**Aim of the task:** Set down the full listing exactly as given. Any pictures are to be left out.
Segment Start: Data provided
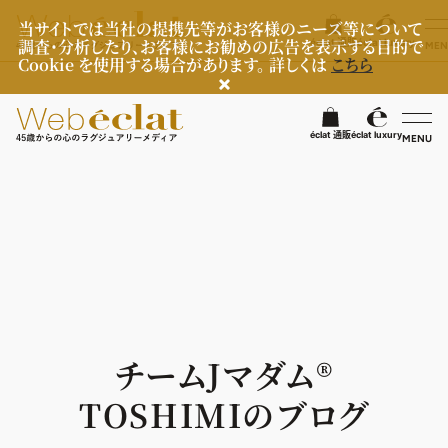
当サイトでは当社の提携先等がお客様のニーズ等について
調査・分析したり、お客様にお勧めの広告を表示する目的で
éclat 通販
éclat luxury
MEN
Cookie を使用する場合があります。 詳しくは
こちら
検
éclat 通販
éclat luxury
MENU
éclatラグジュアリー
ファッション
ラグジュアリーTOPICS
NEOエグゼスタイル
ビューティ
ファッションTOPICS
8月の毎日コーデ
ヘルスケア
ヘアスタイル・ヘアケア
チームJマダム®︎
50代なに着てる？
エイジングケア
ライフスタイル
ヘルスケアTOPICS
TOSHIMIのブログ
ファッション特集
メイク
更年期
Segment End: Data provided
**Exercise result:**
当サイトでは当社の提携先等がお客様のニーズ等について
調査・分析したり、お客様にお勧めの広告を表示する目的で
éclat 通販
éclat luxury
MEN
Cookie を使用する場合があります。 詳しくは
こちら
検
éclat 通販
éclat luxury
MENU
éclatラグジュアリー
ファッション
ラグジュアリーTOPICS
NEOエグゼスタイル
ビューティ
ファッションTOPICS
8月の毎日コーデ
ヘルスケア
ヘアスタイル・ヘアケア
チームJマダム®︎
50代なに着てる？
エイジングケア
ライフスタイル
ヘルスケアTOPICS
TOSHIMIのブログ
ファッション特集
メイク
更年期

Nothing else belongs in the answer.